NAIROBI, Kenya, Aug 29 – Kenya has launched two financing models aimed at stabilising the livestock sector by reducing losses linked to feed shortages, following years of drought-driven shocks.
The models were unveiled at the first Kenya Fodder Contracting and Investment Action (KEFFCIA) forum in Nairobi, convened by the Kenya Feed and Fodder Alliance (KEFFA) alongside the State Department of Livestock and AU-IBAR.
The meeting brought together more than 150 stakeholders, including cooperatives, county officials, fodder enterprises, financiers, and development partners.
The first initiative, the Cooperative Fodder Fund (CFF), is designed to enable dairy cooperatives to set aside a small levy from milk collections to finance fodder production, preservation, and storage.
The money will be used to build local feed reserves and establish distribution centres.
According to sector data, dairy cooperatives lose between 30 and 100 percent of their milk intake during prolonged dry spells, undermining both farmer incomes and processor stability.
The fund is expected to help cooperatives reduce reliance on costly credit and secure feed supplies during drought periods.

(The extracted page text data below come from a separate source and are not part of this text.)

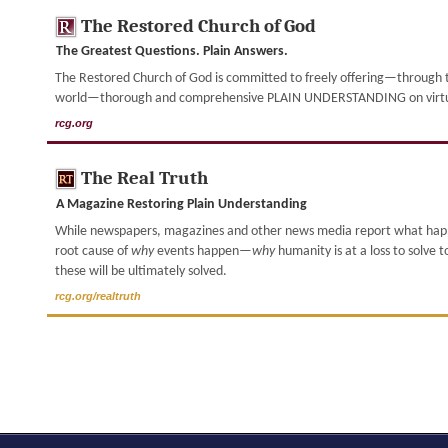
The Restored Church of God
The Greatest Questions. Plain Answers.
The Restored Church of God is committed to freely offering—through th
world—thorough and comprehensive PLAIN UNDERSTANDING on virtually
rcg.org
The Real Truth
A Magazine Restoring Plain Understanding
While newspapers, magazines and other news media report what ha
root cause of
why
events happen—
why
humanity is at a loss to solve 
these will be ultimately solved.
rcg.org/realtruth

For arid and semi-arid lands (ASALs), county governments backed the creation of the Sustainable ASAL Fodder Economy (SAFE) Fund, which will be financed by levies charged at slaughterhouses.
A fraction of fees collected per animal slaughtered will be channelled into a dedicated account to finance fodder production, feed centres, and climate-resilient infrastructure.

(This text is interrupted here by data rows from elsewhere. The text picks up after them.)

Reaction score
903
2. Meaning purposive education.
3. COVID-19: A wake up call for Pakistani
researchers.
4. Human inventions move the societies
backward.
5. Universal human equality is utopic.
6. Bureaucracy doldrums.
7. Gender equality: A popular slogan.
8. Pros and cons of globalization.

Kenya lost an estimated 2.5 million livestock during the 2021–2022 drought, highlighting the vulnerability of pastoral economies to climate shocks.

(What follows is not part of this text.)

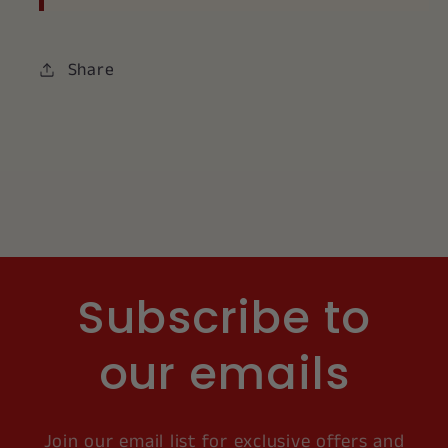
Share
Subscribe to
our emails
Join our email list for exclusive offers and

Counties pledged to legally anchor the SAFE Fund in county laws to ensure accountability and align it with broader drought response strategies.
“If we fix feed, we fix food,” said AU-IBAR Director, emphasising fodder as central to food security and productivity.
The KEFFCIA forum will now be held annually to track investment and accountability in the fodder sector, with counties, cooperatives, and the private sector expected to play a role in driving the financing models.